O coronavírus e o Antropoceno
A pandemia sugere que, em situações de catástrofe, vence a hegemonia tecnocrática assente em processos de decisão top-down, visando a manutenção de infra-estruturas, de serviços essenciais e da vida humana.
O Antropoceno é a época geológica proposta para indicar a indissociabilidade entre a acção das sociedades humanas (como emissões de CO2) e fenómenos como eventos meteorológicos extremos, alterações climáticas e aquecimento global.
Catarina Barbosa Reis, num artigo publicado no PÚBLICO, lembra que o Antropoceno nos obriga a redefinir o papel do humano e a “questionar as estruturas tradicionais de sujeito e objecto”, diluindo as fronteiras entre humano e não-humano e levando à proliferação de híbridos que misturam registos ontológicos como a economia, tecnologia, atmosfera e subjectividade.

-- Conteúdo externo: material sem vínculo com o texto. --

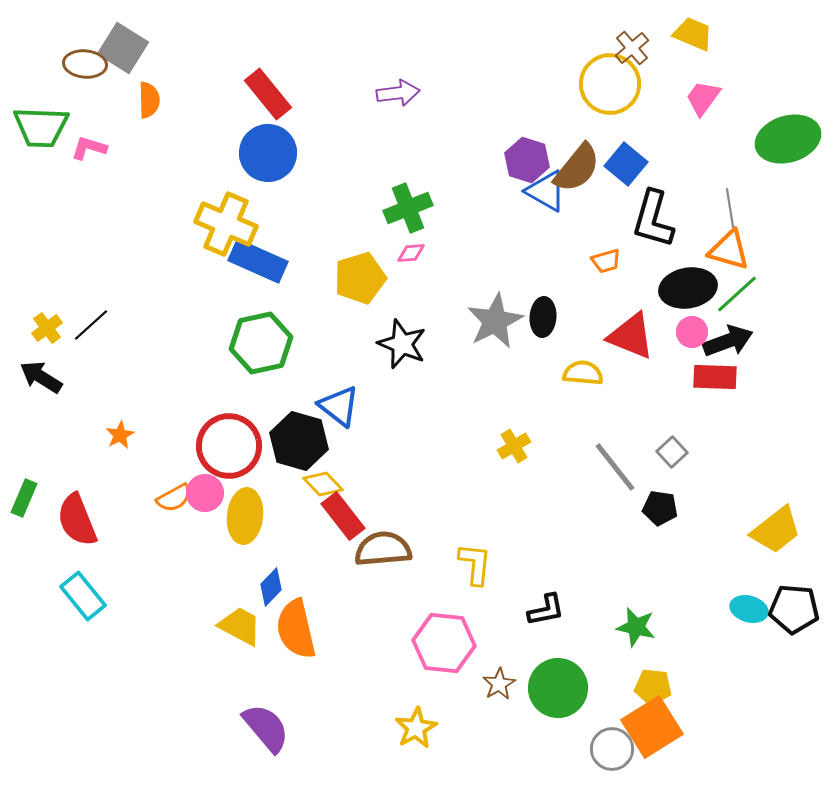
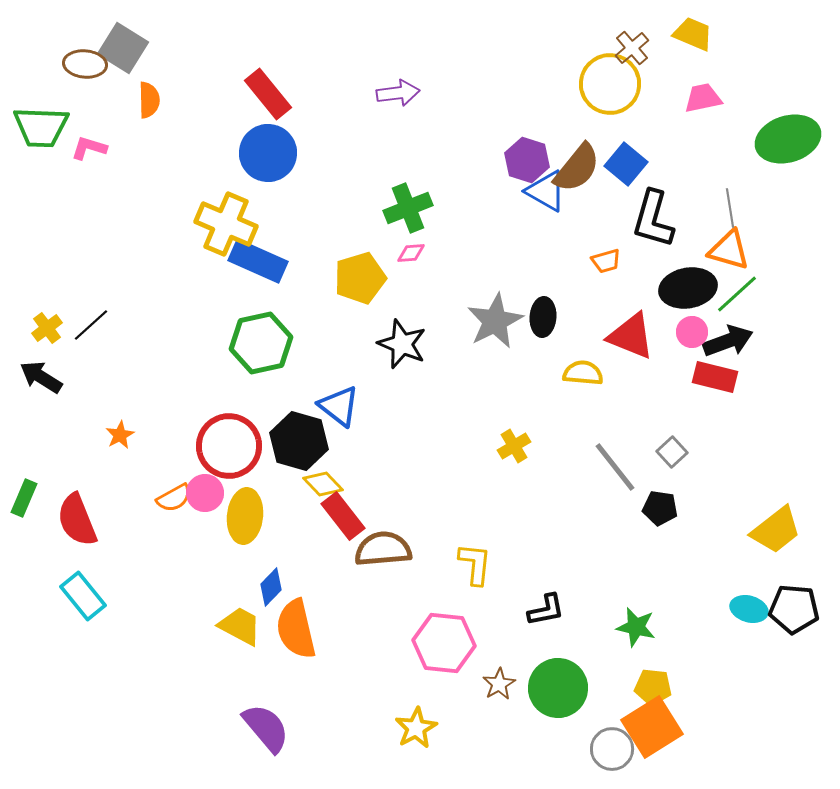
pink trapezoid at (703, 98): rotated 42 degrees clockwise
red rectangle at (715, 377): rotated 12 degrees clockwise
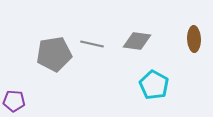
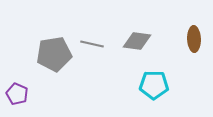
cyan pentagon: rotated 28 degrees counterclockwise
purple pentagon: moved 3 px right, 7 px up; rotated 20 degrees clockwise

A covid-19 revela com especial nitidez e maximiza as tensões do Antropoceno. Em primeiro lugar, a origem zoonótica do vírus indica que a comodificação de espécies não-humanas (e da natureza em geral) tem consequências devastadoras para os humanos. Em segundo lugar, os efeitos disruptivos do vírus sugerem que as relações sociais dependem de um equilíbrio potencialmente afectado por alterações moleculares (e também atmosféricas). Em terceiro lugar, algumas medidas para conter a propagação do vírus incluem soluções tecnológicas que reforçam uma maior vigilância sobre a população, à imagem de técnicas de geoengenharia, propostas para “conter” os efeitos das alterações climáticas. Em quarto lugar, a pandemia tem gerado uma guerra de informação, assistindo-se à proliferação de notícias falsas – por vezes de teor sinófobo – que, à imagem do negacionismo climático, rejeitam as evidências científicas. Finalmente, as mudanças sociopolíticas para fazer face à pandemia – Estado de excepção e isolamento social – indicam que as liberdades dadas por garantidas podem ser suspensas perante eventos extremos – um vírus ou o colapso climático.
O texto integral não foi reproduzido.